One thing about investments in modern times is that your options are diverse. From intraday trading to scalping, there are a bunch of tactics that professional investors leverage to profit from their investments.
We generally form the argument that because crypto is a new technology, investment methods are limited. While that may be true to some extent, one thing’s certain – it is also a form of investing wealth and capital. And because of that, there are a few methods crypto investors can also rely upon to make tangible profits from their investments, one of which is a recurring investment.
Now recurring investments are a well-worn-out strategy by this point. For the crypto markets, however, this strategy is something that could come in handy more than you could imagine.
Because of their volatility, crypto investments may seem intimidating to new investors. However, a recurring investment in the crypto markets is a really easy method to begin your journey.
What is a recurring investment?
Exchanges like Binance and Coinbase have a feature that allows their customers to purchase fixed amounts of their preferred digital assets over time at specific time intervals.
You can customize your preferred exchange to buy, let’s say, $100 worth of Bitcoin three times a month for the sake of building an ‘average’ position in the market.
The idea of a recurring investment is to be on the safer side when there are dramatic increases and decreases in your portfolio – generally to benefit from the market moving in any direction.
By buying a crypto asset at different times, you are entering the market at different prices, keeping you in the middle ground where the rule of ‘averaging’ comes to your aid.
This helps neutralize the fluctuations of the market.
Benefits of recurring investments in crypto
A recurring deposit is an effective investing strategy with tangible benefits in the long run. There are a variety of reasons why a lot of investors resort to recurring deposits in their investing journey.
Some benefits include:
1. Recurring investments fit all budgets
Depending on how much your exchange considers as a minimum or maximum investment, you can easily start your recurring investments in the crypto markets.
If you are a first-timer, you can also dip your toes into the crypto markets with your investments being as low as $1. Whether you are investing $1 or $10,000 every month, every budget is inclusive of recurring investments.

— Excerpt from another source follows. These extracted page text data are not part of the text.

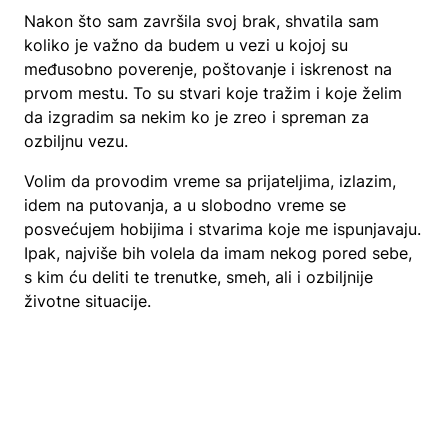
Nakon što sam završila svoj brak, shvatila sam
koliko je važno da budem u vezi u kojoj su
međusobno poverenje, poštovanje i iskrenost na
prvom mestu. To su stvari koje tražim i koje želim
da izgradim sa nekim ko je zreo i spreman za
ozbiljnu vezu.
Volim da provodim vreme sa prijateljima, izlazim,
idem na putovanja, a u slobodno vreme se
posvećujem hobijima i stvarima koje me ispunjavaju.
Ipak, najviše bih volela da imam nekog pored sebe,
s kim ću deliti te trenutke, smeh, ali i ozbiljnije
životne situacije.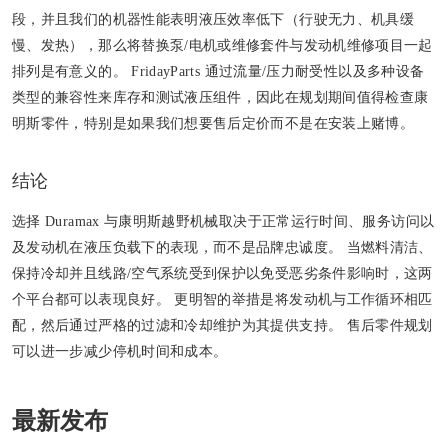
段，并且我们的机器性能表明液压效率低下（行驶无力、机具缓
慢、发热），那么将替换泵/电机或维修套件与发动机维修项目一起
排列是有意义的。 FridayParts 通过流量/压力耐受性以及多种设备
类型的兼容性来库存和测试液压组件，因此在规划期间值得检查康
明斯零件，特别是如果我们想要售后定价而不是在安装上赌博。
结论
选择 Duramax 与康明斯越野机械取决于正常运行时间、服务访问以
及发动机在液压负载下的表现，而不是品牌忠诚度。 当燃料清洁、
保持冷却并且线路/空气系统受到保护以免受恶劣条件影响时，这两
个平台都可以表现良好。 更明智的举措是将发动机与工作循环相匹
配，然后通过严格的过滤和冷却维护为其提供支持。 售后零件规划
可以进一步减少停机时间和成本。
最新发布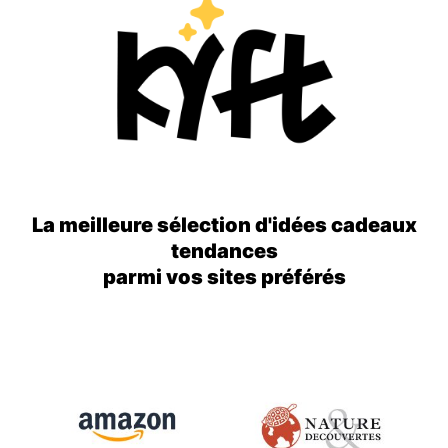
La meilleure sélection d'idées cadeaux
tendances
parmi vos sites préférés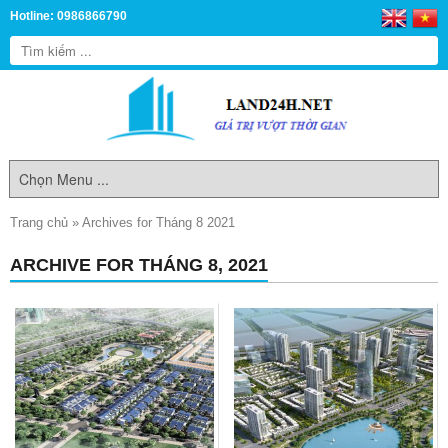
Hotline: 0986866790
Trang chủ
»
Archives for Tháng 8 2021
ARCHIVE FOR THÁNG 8, 2021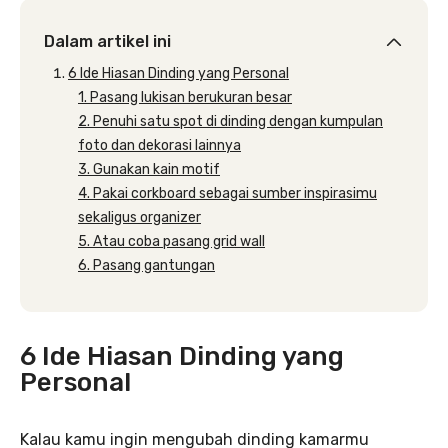
Dalam artikel ini
6 Ide Hiasan Dinding yang Personal
1. Pasang lukisan berukuran besar
2. Penuhi satu spot di dinding dengan kumpulan
foto dan dekorasi lainnya
3. Gunakan kain motif
4. Pakai corkboard sebagai sumber inspirasimu
sekaligus organizer
5. Atau coba pasang grid wall
6. Pasang gantungan
6 Ide Hiasan Dinding yang
Personal
Kalau kamu ingin mengubah dinding kamarmu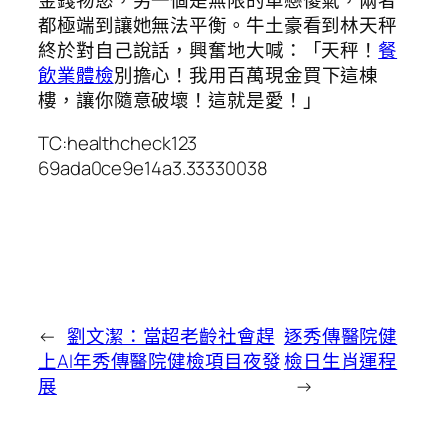
都極端到讓她無法平衡。牛土豪看到林天秤
終於對自己說話，興奮地大喊：「天秤！
餐
飲業體檢
別擔心！我用百萬現金買下這棟
樓，讓你隨意破壞！這就是愛！」
TC:healthcheck123
69ada0ce9e14a3.33330038
←
劉文潔：當超老齡社會趕
逐秀傳醫院健
上AI年秀傳醫院健檢項目夜發
檢日生肖運程
展
→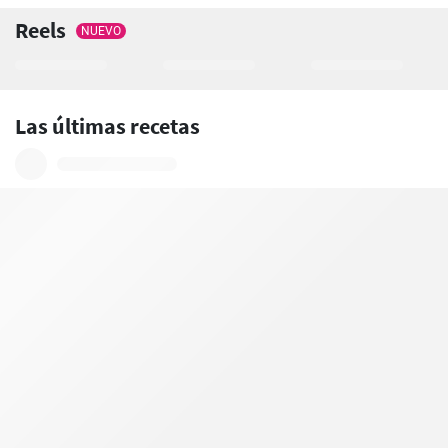
Reels
NUEVO
Las últimas recetas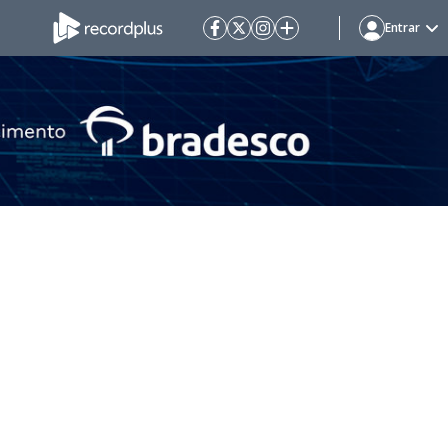
Entrar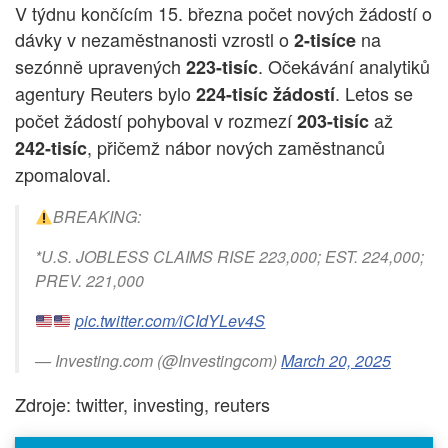
V týdnu končícím 15. března počet nových žádostí o
dávky v nezaměstnanosti vzrostl o
na
2-tisíce
sezónně upravených
. Očekávání analytiků
223-tisíc
agentury Reuters bylo
. Letos se
224-tisíc žádostí
počet žádostí pohyboval v rozmezí
až
203-tisíc
, přičemž nábor nových zaměstnanců
242-tisíc
zpomaloval.
BREAKING:
*U.S. JOBLESS CLAIMS RISE 223,000; EST. 224,000;
PREV. 221,000
pic.twitter.com/iCIdYLev4S
— Investing.com (@Investingcom)
March 20, 2025
Zdroje: twitter, investing, reuters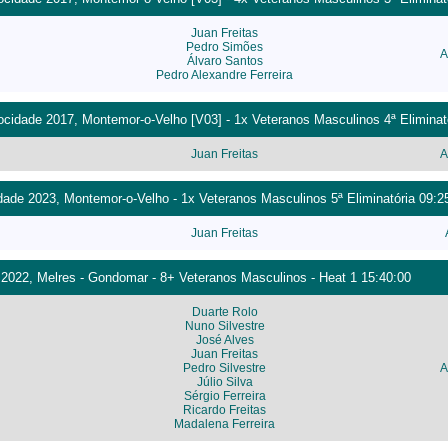
Juan Freitas
Pedro Simões
A
Álvaro Santos
Pedro Alexandre Ferreira
cidade 2017, Montemor-o-Velho [V03] - 1x Veteranos Masculinos 4ª Eliminat
Juan Freitas
A
ade 2023, Montemor-o-Velho - 1x Veteranos Masculinos 5ª Eliminatória 09:2
Juan Freitas
022, Melres - Gondomar - 8+ Veteranos Masculinos - Heat 1 15:40:00
Duarte Rolo
Nuno Silvestre
José Alves
Juan Freitas
Pedro Silvestre
A
Júlio Silva
Sérgio Ferreira
Ricardo Freitas
Madalena Ferreira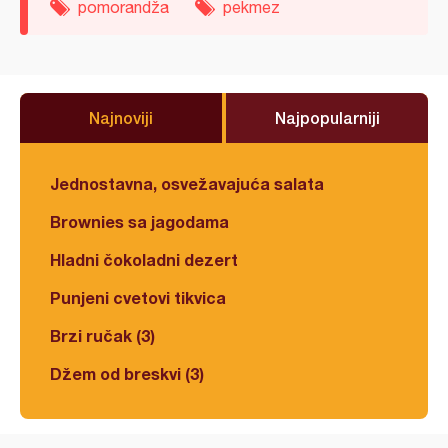
pomorandža
pekmez
Najnoviji
Najpopularniji
Jednostavna, osvežavajuća salata
Brownies sa jagodama
Hladni čokoladni dezert
Punjeni cvetovi tikvica
Brzi ručak (3)
Džem od breskvi (3)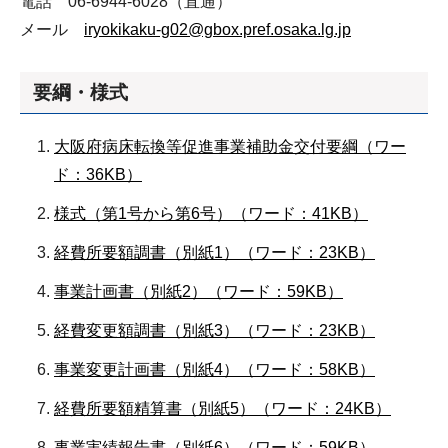
電話 06-6944-6028（直通）
メール
iryokikaku-g02@gbox.pref.osaka.lg.jp
要綱・様式
大阪府病床転換等促進事業補助金交付要綱（ワー
ド：36KB）
様式（第1号から第6号）（ワード：41KB）
経費所要額調書（別紙1）（ワード：23KB）
事業計画書（別紙2）（ワード：59KB）
経費変更額調書（別紙3）（ワード：23KB）
事業変更計画書（別紙4）（ワード：58KB）
経費所要額精算書（別紙5）（ワード：24KB）
事業実績報告書（別紙6）（ワード：59KB）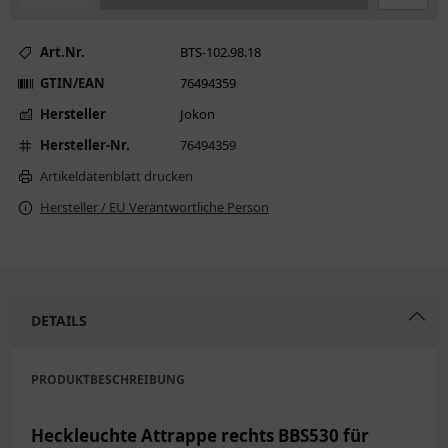
Art.Nr.
BTS-102.98.18
GTIN/EAN
76494359
Hersteller
Jokon
Hersteller-Nr.
76494359
Artikeldatenblatt drucken
Hersteller / EU Verantwortliche Person
DETAILS
PRODUKTBESCHREIBUNG
Heckleuchte Attrappe rechts BBS530 für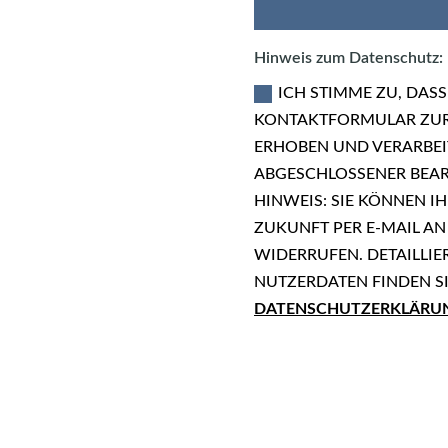
Hinweis zum Datenschutz:
ICH STIMME ZU, DAS
KONTAKTFORMULAR ZUR
ERHOBEN UND VERARBEI
ABGESCHLOSSENER BEAR
HINWEIS: SIE KÖNNEN IH
ZUKUNFT PER E-MAIL AN
WIDERRUFEN. DETAILLI
NUTZERDATEN FINDEN SI
DATENSCHUTZERKLÄRU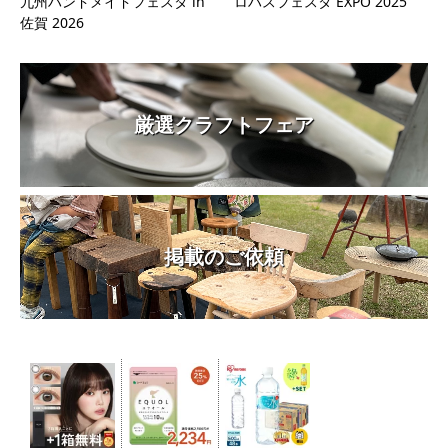
九州ハンドメイドフェスタ in
ロハスフェスタ EXPO 2025
佐賀 2026
厳選クラフトフェア
掲載のご依頼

Having a regular amount of money invested into your portfolio every month could build your financial discipline a long way, taking us to the next point – discipline.
2. More financial discipline
Investing based on emotions and impulses is common, especially when you hear enough stories around you about people benefitting from assets you haven’t even heard about.
Emotionally charged investments, in most cases, end up negatively influencing your portfolio. However, a recurring investment can take away the need to chase the ‘right time’ to invest, since both the amount and the time of investment are predetermined months before your purchase.
This allows you to make timely investments regardless of the market conditions or waiting to smoothen out the peaks and troughs of the market.
3. A steady portfolio growth over time
With regular investments comes diversification – your ability to invest in different assets. This allows you to spread out your investments, have a diversified portfolio and hold on to different assets at the same time.
As digital assets are growing in popularity, it only makes sense that they are going to find their way to growth in due time. Holding on to multiple assets increases your chances to benefit from the developments of this space.
Since investing is a long-term strategy over a quick win, your investments could become so frequent and streamlined that you practically forget about them till you meet your financial goals.
4. ‘Usually’ less risky than a lump sum investment
Spreading your investments over a regular period of time gradually rather than going all in is always better. This is because your entry into the crypto markets at different times could mean different results with your investments.
On the other hand, a lump sum investment may (OR MAY NOT) pay off. Those kinds of odds are risky, especially if you are investing a considerable amount of money.
Breaking your investments into smaller chunks provides flexibility to increase or decrease your investment budget, while also reducing the risk for you.
The problem(s) with recurring investments
Recurring investments are such an investment strategy that isn’t meant for everyone. Sure it may sound appealing, but there are also some drawbacks associated with it that you can’t overlook.
Missing out on opportunities
Investing a significant amount of money into an asset ‘could’ pay off well enough. Sometimes, a timely investment could pay off really well. The more the investment, the more the ROI. At the same time, the bigger the investment, the larger the risk associated with it. Tread carefully about how much amount you want to invest in the first place.
Involves more fees
Certain exchanges charge certain fees to make an entry into the market. With recurring investments, you need to make frequent payments, meaning the fee you pay altogether might also be higher than what you’d pay in a single investment transaction.
Are recurring investments meant for you?
Investing is a great way to build your wealth over time. The more disciplined you are with your money, the faster you reach your financial goals.
A great feature of recurring investments is that it allows you to make frequent contributions to your portfolios. Because of that, you streamline your wealth and understand
- how much to spend
- how much to save
Remember that we’re still in the early stages of digital assets, which means that if you decide to go for recurring investments, your plan should be for the long-term.
Most importantly, because of the fluctuations and uncertainties associated with digital assets right now, it’s always wise to invest a part of your money rather than a major part of it.